Data extract

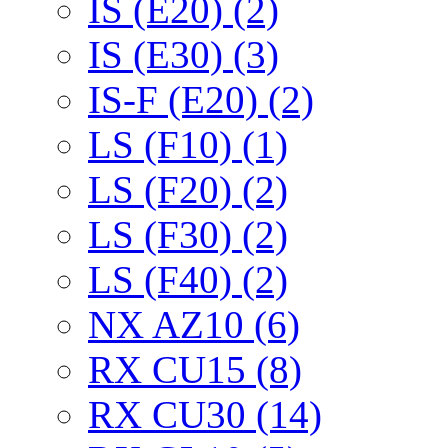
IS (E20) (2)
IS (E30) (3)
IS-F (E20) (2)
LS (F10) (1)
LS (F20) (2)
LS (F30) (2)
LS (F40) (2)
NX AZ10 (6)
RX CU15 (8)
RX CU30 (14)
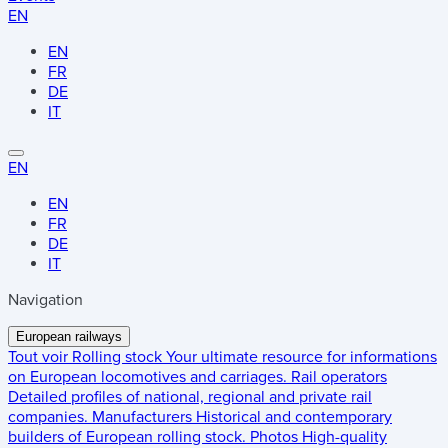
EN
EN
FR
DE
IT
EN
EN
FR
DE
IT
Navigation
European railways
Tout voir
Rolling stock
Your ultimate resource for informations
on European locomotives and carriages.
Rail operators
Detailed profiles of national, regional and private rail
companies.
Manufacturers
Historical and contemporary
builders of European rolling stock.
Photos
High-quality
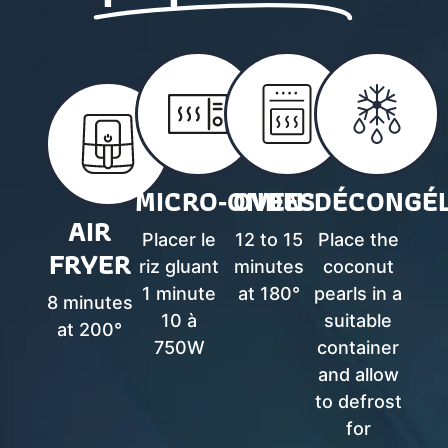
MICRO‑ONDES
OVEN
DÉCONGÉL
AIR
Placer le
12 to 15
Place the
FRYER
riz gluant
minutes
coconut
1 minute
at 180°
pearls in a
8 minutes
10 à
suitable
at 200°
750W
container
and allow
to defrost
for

==

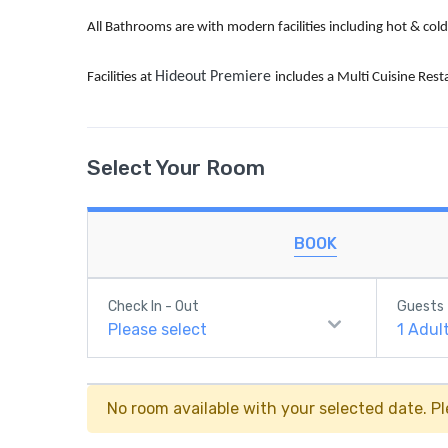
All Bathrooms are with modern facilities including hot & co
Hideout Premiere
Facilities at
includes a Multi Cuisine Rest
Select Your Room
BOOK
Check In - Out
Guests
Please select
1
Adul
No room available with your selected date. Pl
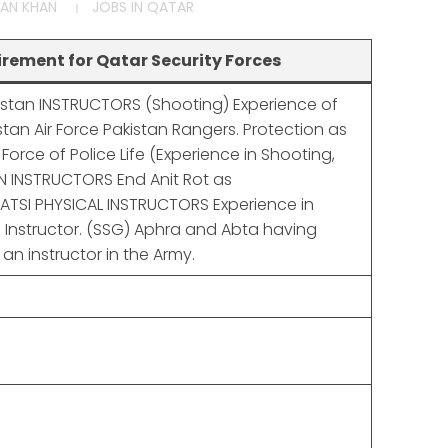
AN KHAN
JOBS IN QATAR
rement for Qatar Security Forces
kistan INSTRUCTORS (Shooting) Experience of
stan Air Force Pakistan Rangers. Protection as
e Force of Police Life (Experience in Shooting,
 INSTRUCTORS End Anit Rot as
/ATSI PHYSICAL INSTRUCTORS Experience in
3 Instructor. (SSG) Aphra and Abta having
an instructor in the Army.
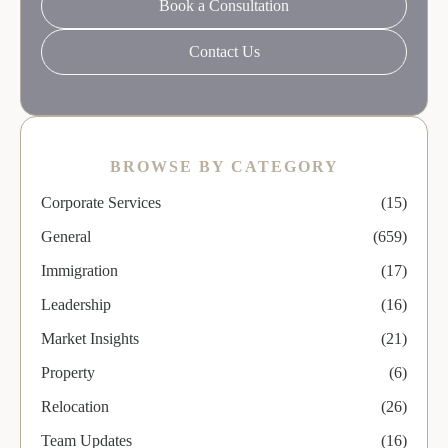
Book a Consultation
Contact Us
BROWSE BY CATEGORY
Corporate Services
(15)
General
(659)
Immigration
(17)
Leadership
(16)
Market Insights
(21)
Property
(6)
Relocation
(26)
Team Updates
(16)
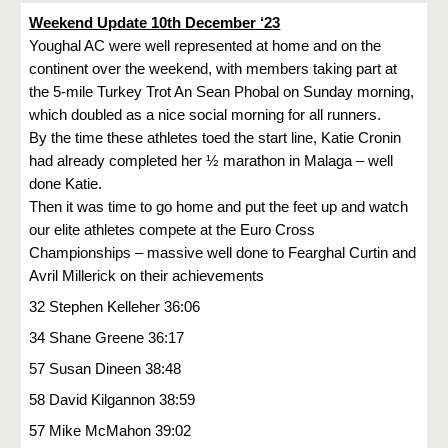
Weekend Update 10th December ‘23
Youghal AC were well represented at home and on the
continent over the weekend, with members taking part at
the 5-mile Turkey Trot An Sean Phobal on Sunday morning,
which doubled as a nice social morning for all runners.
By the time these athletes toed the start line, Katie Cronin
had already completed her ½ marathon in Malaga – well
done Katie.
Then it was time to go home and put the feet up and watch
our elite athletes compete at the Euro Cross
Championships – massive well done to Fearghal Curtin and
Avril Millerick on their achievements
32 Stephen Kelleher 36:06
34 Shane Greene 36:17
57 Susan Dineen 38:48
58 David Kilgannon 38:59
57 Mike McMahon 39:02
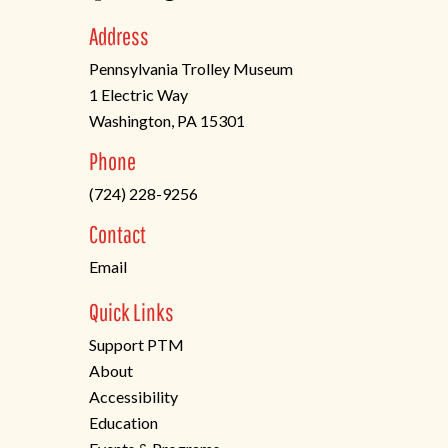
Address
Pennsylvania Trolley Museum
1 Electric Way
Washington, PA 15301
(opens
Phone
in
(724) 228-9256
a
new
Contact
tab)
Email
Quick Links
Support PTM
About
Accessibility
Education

...

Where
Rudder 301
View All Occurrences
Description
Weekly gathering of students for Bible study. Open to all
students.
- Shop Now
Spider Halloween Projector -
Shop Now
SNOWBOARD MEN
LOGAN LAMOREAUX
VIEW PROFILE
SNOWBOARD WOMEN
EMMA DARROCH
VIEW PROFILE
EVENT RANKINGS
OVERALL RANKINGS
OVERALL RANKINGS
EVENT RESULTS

What to produce
Copy every line from the data that includes the string "well".

Your solution
Youghal AC were well represented at home and on the
had already completed her ½ marathon in Malaga – well
Championships – massive well done to Fearghal Curtin and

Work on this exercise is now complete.